Figure 5.LILRB4 plays faceted roles in the progression of multiple myeloma. (A) Left. Flow cytometry detection of LILRB4 in non-target (NT) and LILRB4 knock-out (KO) multiple myeloma (MM) cells. Right. Growth of LILRB4-KO cells relative to NT MM cells. (B) Colony formation assay of LILRB4-KO cells relative to NT MM cells (5X magnification). (C) Transwell invasion assay of LILRB4-KO cells relative to NT MM cells. (D) Cellular apoptosis detection of NT cells and LILRB4-KO MM cells. (E) Bar chart showing cytotoxicity towards NT cells and LILRB4-KO MM cells by carfilzomib at 48 h. (F) The H929-NT and H929-KO cells were injected subcutaneously into the left and right flank of the same mouse. A line plot showing the measurement of tumor volume every other day between H929-NT and H929-KO groups. Bar graphs showing the statistical difference of tumor weight between animals in the H929-NT and H929-KO groups. Unpaired t test, *P<0.05, **P<0.01, ***P<0.001, ****P<0.0001.

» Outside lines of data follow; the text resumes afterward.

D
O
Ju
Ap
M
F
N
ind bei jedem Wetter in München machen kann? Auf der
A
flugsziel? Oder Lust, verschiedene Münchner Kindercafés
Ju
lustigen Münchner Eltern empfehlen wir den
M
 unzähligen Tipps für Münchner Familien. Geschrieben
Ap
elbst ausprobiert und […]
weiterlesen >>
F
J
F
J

We also utilized CRISPR-Cas9 technology to genetically delete LILRB4 from MM cell lines (H929 and ARP1) to detect the effects of LILRB4 in myelomagenesis. Deletion of LIL-RB4 significantly suppressed the tumor growth and colony formation of MM cells (Figure 5A, B). Additionally, LILRB4 knockout suppressed MM cell migration, promoted cell apoptosis, and increased the susceptibility of the MM cells to proteasome inhibitors (Figure 5C-E). Furthermore, the in vivo study demonstrated that tumor growth in LILRB4-KO group significantly decreased compared with that in the control animals (Figure 5F). Consistently, overexpression of LILRB4 in H929 cells notably promoted colony formation and tumor growth in vivo (Online Supplementary Figure S5E, F). Collectively, the highly specific gene of the aggressive sub-C4 in MM cells, LILRB4, was a promising biomarker of aggressive MM cells which promoted MM clonogenicity and disease progression.

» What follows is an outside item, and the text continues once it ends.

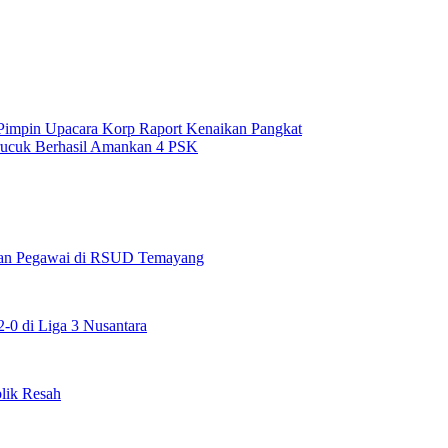
Pimpin Upacara Korp Raport Kenaikan Pangkat
rucuk Berhasil Amankan 4 PSK
maan Pegawai di RSUD Temayang
0 di Liga 3 Nusantara
lik Resah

Next, we aimed to investigate the underlying molecular mechanisms of high LILRB4 expression in MM cells. Based on the data shown in Figure 3B, amp(19) was one of the cytogenetic abnormalities in MM cells of sub-C4 and was the chromosome in which LILRB4 was located. We, therefore, performed an assay for transposase-accessible chromatin using sequencing (ATAC sequencing) first. The results demonstrated that MM cell lines with a high level of LILRB4 retained higher chromosomal accessibility in the LILRB4 promoter region compared with LILRB4 low-expressing MM cells (Figure 6A). According to the data shown in Figure 2E, the further analysis displayed significant H3K27ac enrichment in the LILRB4 promoter region in seven of ten patients (Online Supplementary Table S2). To further explore the potential transcription factors that might regulate LILRB4 expression, we used the hTFtarget human transcription factors ChIP-sequencing database (http://bioinfo.life.hust. edu.cn/hTFtarget/) and found that the transcription factor STAT1 could bind significantly to the LILRB4 promoter region. The STAT1 ChIP-sequencing reads were enriched in the LILRB4 promoter region (Figure 6B). Next, we treated MM cells with a STAT1-specific inhibitor, fludarabine. Inhibition of STAT1 significantly downregulated LILRB4 expression in MM cells (Figure 6C). Of note, we co-cultured MM cells with microenvironment immune cells. We found that microenvironment cells could promote LILRB4 expression in MM cells (Figure 6D).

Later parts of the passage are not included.